Working from the records beneath this line, reproduce each one exactly.

Dataset records section start

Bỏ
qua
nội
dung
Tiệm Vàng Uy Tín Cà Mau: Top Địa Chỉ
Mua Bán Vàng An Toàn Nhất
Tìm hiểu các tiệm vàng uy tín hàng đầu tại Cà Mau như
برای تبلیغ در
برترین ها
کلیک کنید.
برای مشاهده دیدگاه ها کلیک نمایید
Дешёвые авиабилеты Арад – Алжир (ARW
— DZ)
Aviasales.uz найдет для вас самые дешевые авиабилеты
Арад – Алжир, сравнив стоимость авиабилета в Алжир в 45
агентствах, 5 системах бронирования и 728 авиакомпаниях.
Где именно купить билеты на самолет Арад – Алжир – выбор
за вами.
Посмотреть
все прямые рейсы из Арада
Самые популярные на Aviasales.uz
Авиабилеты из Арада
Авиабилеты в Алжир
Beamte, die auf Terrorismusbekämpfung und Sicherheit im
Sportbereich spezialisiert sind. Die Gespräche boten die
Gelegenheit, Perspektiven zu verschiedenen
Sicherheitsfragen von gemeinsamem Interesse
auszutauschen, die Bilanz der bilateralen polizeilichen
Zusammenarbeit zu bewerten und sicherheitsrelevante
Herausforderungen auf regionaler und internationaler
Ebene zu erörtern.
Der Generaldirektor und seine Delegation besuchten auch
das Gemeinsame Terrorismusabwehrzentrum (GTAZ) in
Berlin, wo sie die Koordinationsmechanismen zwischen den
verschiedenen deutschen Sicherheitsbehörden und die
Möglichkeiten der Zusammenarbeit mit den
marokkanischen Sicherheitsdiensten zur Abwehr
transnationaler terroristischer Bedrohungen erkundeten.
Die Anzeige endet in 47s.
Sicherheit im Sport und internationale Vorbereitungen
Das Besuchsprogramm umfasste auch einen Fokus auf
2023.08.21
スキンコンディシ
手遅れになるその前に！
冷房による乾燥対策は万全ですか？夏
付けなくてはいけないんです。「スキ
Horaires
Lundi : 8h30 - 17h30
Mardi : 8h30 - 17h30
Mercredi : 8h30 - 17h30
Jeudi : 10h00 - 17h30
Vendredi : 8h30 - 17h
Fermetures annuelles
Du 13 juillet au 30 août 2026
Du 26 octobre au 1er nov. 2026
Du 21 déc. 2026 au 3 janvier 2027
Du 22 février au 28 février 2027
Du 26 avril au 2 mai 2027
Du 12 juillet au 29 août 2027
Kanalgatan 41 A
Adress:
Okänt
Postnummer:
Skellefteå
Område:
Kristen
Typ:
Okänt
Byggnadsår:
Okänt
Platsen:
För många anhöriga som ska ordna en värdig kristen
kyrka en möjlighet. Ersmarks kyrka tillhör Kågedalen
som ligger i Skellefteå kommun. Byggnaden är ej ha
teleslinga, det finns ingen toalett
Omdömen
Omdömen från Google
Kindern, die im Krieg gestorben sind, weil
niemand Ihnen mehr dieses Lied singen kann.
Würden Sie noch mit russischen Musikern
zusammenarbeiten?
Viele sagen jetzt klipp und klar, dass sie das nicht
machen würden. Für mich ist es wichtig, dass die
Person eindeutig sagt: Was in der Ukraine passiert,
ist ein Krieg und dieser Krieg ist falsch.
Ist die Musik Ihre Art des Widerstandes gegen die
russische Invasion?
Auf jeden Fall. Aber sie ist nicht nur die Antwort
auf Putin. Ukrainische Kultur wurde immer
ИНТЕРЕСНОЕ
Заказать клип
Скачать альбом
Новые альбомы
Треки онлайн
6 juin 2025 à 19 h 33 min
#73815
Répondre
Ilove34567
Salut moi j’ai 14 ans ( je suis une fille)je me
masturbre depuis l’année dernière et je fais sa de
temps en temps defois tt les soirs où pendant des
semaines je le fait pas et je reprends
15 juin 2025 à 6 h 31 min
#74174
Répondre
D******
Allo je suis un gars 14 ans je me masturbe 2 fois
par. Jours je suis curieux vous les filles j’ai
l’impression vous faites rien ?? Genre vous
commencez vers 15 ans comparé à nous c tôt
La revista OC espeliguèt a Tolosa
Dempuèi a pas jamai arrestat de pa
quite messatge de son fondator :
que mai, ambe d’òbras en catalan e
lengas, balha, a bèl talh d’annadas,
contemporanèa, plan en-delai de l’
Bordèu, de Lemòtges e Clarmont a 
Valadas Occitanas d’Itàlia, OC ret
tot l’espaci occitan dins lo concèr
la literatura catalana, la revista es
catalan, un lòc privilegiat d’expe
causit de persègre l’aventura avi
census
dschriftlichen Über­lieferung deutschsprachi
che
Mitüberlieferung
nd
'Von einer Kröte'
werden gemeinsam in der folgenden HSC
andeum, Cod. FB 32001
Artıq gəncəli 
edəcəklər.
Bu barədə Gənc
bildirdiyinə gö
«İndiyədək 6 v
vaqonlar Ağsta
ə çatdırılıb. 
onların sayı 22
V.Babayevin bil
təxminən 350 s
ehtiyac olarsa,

Dataset records section end

Your response:
Bỏ
qua
nội
dung
Tiệm Vàng Uy Tín Cà Mau: Top Địa Chỉ
Mua Bán Vàng An Toàn Nhất
Tìm hiểu các tiệm vàng uy tín hàng đầu tại Cà Mau như
برای تبلیغ در
برترین ها
کلیک کنید.
برای مشاهده دیدگاه ها کلیک نمایید
Дешёвые авиабилеты Арад – Алжир (ARW
— DZ)
Aviasales.uz найдет для вас самые дешевые авиабилеты
Арад – Алжир, сравнив стоимость авиабилета в Алжир в 45
агентствах, 5 системах бронирования и 728 авиакомпаниях.
Где именно купить билеты на самолет Арад – Алжир – выбор
за вами.
Посмотреть
все прямые рейсы из Арада
Самые популярные на Aviasales.uz
Авиабилеты из Арада
Авиабилеты в Алжир
Beamte, die auf Terrorismusbekämpfung und Sicherheit im
Sportbereich spezialisiert sind. Die Gespräche boten die
Gelegenheit, Perspektiven zu verschiedenen
Sicherheitsfragen von gemeinsamem Interesse
auszutauschen, die Bilanz der bilateralen polizeilichen
Zusammenarbeit zu bewerten und sicherheitsrelevante
Herausforderungen auf regionaler und internationaler
Ebene zu erörtern.
Der Generaldirektor und seine Delegation besuchten auch
das Gemeinsame Terrorismusabwehrzentrum (GTAZ) in
Berlin, wo sie die Koordinationsmechanismen zwischen den
verschiedenen deutschen Sicherheitsbehörden und die
Möglichkeiten der Zusammenarbeit mit den
marokkanischen Sicherheitsdiensten zur Abwehr
transnationaler terroristischer Bedrohungen erkundeten.
Die Anzeige endet in 47s.
Sicherheit im Sport und internationale Vorbereitungen
Das Besuchsprogramm umfasste auch einen Fokus auf
2023.08.21
スキンコンディシ
手遅れになるその前に！
冷房による乾燥対策は万全ですか？夏
付けなくてはいけないんです。「スキ
Horaires
Lundi : 8h30 - 17h30
Mardi : 8h30 - 17h30
Mercredi : 8h30 - 17h30
Jeudi : 10h00 - 17h30
Vendredi : 8h30 - 17h
Fermetures annuelles
Du 13 juillet au 30 août 2026
Du 26 octobre au 1er nov. 2026
Du 21 déc. 2026 au 3 janvier 2027
Du 22 février au 28 février 2027
Du 26 avril au 2 mai 2027
Du 12 juillet au 29 août 2027
Kanalgatan 41 A
Adress:
Okänt
Postnummer:
Skellefteå
Område:
Kristen
Typ:
Okänt
Byggnadsår:
Okänt
Platsen:
För många anhöriga som ska ordna en värdig kristen
kyrka en möjlighet. Ersmarks kyrka tillhör Kågedalen
som ligger i Skellefteå kommun. Byggnaden är ej ha
teleslinga, det finns ingen toalett
Omdömen
Omdömen från Google
Kindern, die im Krieg gestorben sind, weil
niemand Ihnen mehr dieses Lied singen kann.
Würden Sie noch mit russischen Musikern
zusammenarbeiten?
Viele sagen jetzt klipp und klar, dass sie das nicht
machen würden. Für mich ist es wichtig, dass die
Person eindeutig sagt: Was in der Ukraine passiert,
ist ein Krieg und dieser Krieg ist falsch.
Ist die Musik Ihre Art des Widerstandes gegen die
russische Invasion?
Auf jeden Fall. Aber sie ist nicht nur die Antwort
auf Putin. Ukrainische Kultur wurde immer
ИНТЕРЕСНОЕ
Заказать клип
Скачать альбом
Новые альбомы
Треки онлайн
6 juin 2025 à 19 h 33 min
#73815
Répondre
Ilove34567
Salut moi j’ai 14 ans ( je suis une fille)je me
masturbre depuis l’année dernière et je fais sa de
temps en temps defois tt les soirs où pendant des
semaines je le fait pas et je reprends
15 juin 2025 à 6 h 31 min
#74174
Répondre
D******
Allo je suis un gars 14 ans je me masturbe 2 fois
par. Jours je suis curieux vous les filles j’ai
l’impression vous faites rien ?? Genre vous
commencez vers 15 ans comparé à nous c tôt
La revista OC espeliguèt a Tolosa
Dempuèi a pas jamai arrestat de pa
quite messatge de son fondator :
que mai, ambe d’òbras en catalan e
lengas, balha, a bèl talh d’annadas,
contemporanèa, plan en-delai de l’
Bordèu, de Lemòtges e Clarmont a 
Valadas Occitanas d’Itàlia, OC ret
tot l’espaci occitan dins lo concèr
la literatura catalana, la revista es
catalan, un lòc privilegiat d’expe
causit de persègre l’aventura avi
census
dschriftlichen Über­lieferung deutschsprachi
che
Mitüberlieferung
nd
'Von einer Kröte'
werden gemeinsam in der folgenden HSC
andeum, Cod. FB 32001
Artıq gəncəli 
edəcəklər.
Bu barədə Gənc
bildirdiyinə gö
«İndiyədək 6 v
vaqonlar Ağsta
ə çatdırılıb. 
onların sayı 22
V.Babayevin bil
təxminən 350 s
ehtiyac olarsa,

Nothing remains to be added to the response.